Two days later, Nuala saw a number of villagers walking down the street or on their ponies and traps.
‘Where are they going?’ she asked Christy, who had popped over for his now habitual cup of tea before the pub opened its doors.
‘The talk is that Michael Collins will be in Clonakilty this afternoon. I heard some chat last night in the pub that he’d passed through Béal na Bláth. His convoy had to stop and ask directions outside Long’s pub from Denny, who works there.’
‘What!’ Nuala put her hand to her mouth. ‘Did Denny tell them the way?’
‘Sure he did,’ nodded Christy. ‘There were a few of our boys in the pub, as there’s a brigade meeting later at Murray’s farmhouse nearby. Tom Hales was up there, and I also heard that de Valera himself was travelling down from Dublin for the meeting. ’Tis said they’re deciding whether to continue with the war or not. And there, bold as you like, our sworn enemy, Mick Collins, passing by just a few miles from where they all were, not suspecting a thing.’ Christy shook his head and chuckled.
‘Are you sure Denny saw Mick Collins in the car?’
‘Yes, Denny would swear on the Bible ’twas him. He was sitting in an open-topped car, and now half of West Cork has got wind that he’s down here. Word has it he’ll be visiting all the towns that the National Army has taken, and everyone has taken a bet he’ll stop at Clonakilty near his homeplace.’
Nuala watched the flurry of activity in the street gaining momentum.
‘You’ll be giving it a miss, will you, Nuala?’ asked Christy with an ironic smile.
‘I will indeed.’ There was a pause as Nuala took in the ramifications of what she’d just been told. ‘If our lot know he’s here and will most likely return the way he came, will they be planning anything?’
Christy turned his head away from Nuala. ‘I’d not be knowing.
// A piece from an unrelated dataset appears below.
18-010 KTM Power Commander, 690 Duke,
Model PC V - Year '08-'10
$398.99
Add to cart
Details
Seems to me that today, all the chickens have come home to roost.’
It was late evening by the time Nuala saw the villagers and those who lived beyond Clogagh returning. They obviously had drink in them and wanted more, as many of them parked their carts, bicycles and themselves outside the pub. Unable to resist, she opened her front door and listened as the crowd milled about outside with pints of porter or drops of whiskey.
‘Twas at O’Donovan’s Mick bought me a drink...’
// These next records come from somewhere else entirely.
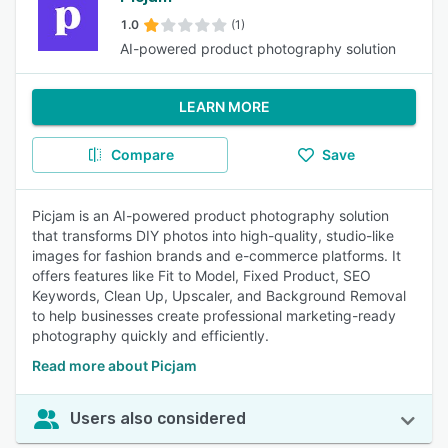
1.0
(1)
AI-powered product photography solution
LEARN MORE
Compare
Save
Picjam is an AI-powered product photography solution
that transforms DIY photos into high-quality, studio-like
images for fashion brands and e-commerce platforms. It
offers features like Fit to Model, Fixed Product, SEO
Keywords, Clean Up, Upscaler, and Background Removal
to help businesses create professional marketing-ready
photography quickly and efficiently.
Read more about Picjam
Users also considered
‘Ah now, it was drinks on the house at Denny Kingston’s place. He waved at me!’
‘Mick asked after my small ones, he did!’
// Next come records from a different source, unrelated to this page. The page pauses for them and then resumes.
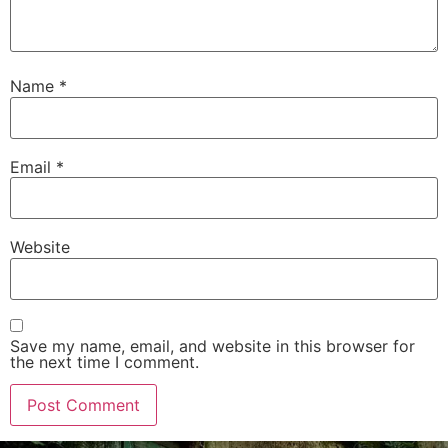
Name
*
Email
*
Website
Save my name, email, and website in this browser for
the next time I comment.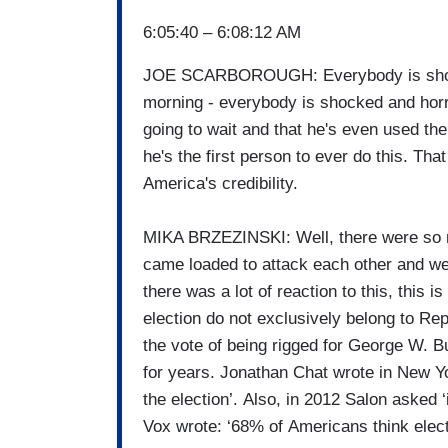
6:05:40 – 6:08:12 AM
JOE SCARBOROUGH: Everybody is shocke
morning - everybody is shocked and horr
going to wait and that he's even used the
he's the first person to ever do this. That
America's credibility.
MIKA BRZEZINSKI: Well, there were so m
came loaded to attack each other and we w
there was a lot of reaction to this, this i
election do not exclusively belong to R
the vote of being rigged for George W. 
for years. Jonathan Chat wrote in New Y
the election’. Also, in 2012 Salon asked 
Vox wrote: ‘68% of Americans think elect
Nuala recognised men and women who’d been passionate IRA volunteers during the revolution. With a sad shake of her head, she closed the door. Then she poured herself her own whiskey.
At just past midnight, Nuala was roused out of a whiskey-induced slumber by the creaking of the back door opening. She heard footsteps coming upstairs and sat up, holding her breath until she saw Finn enter the room.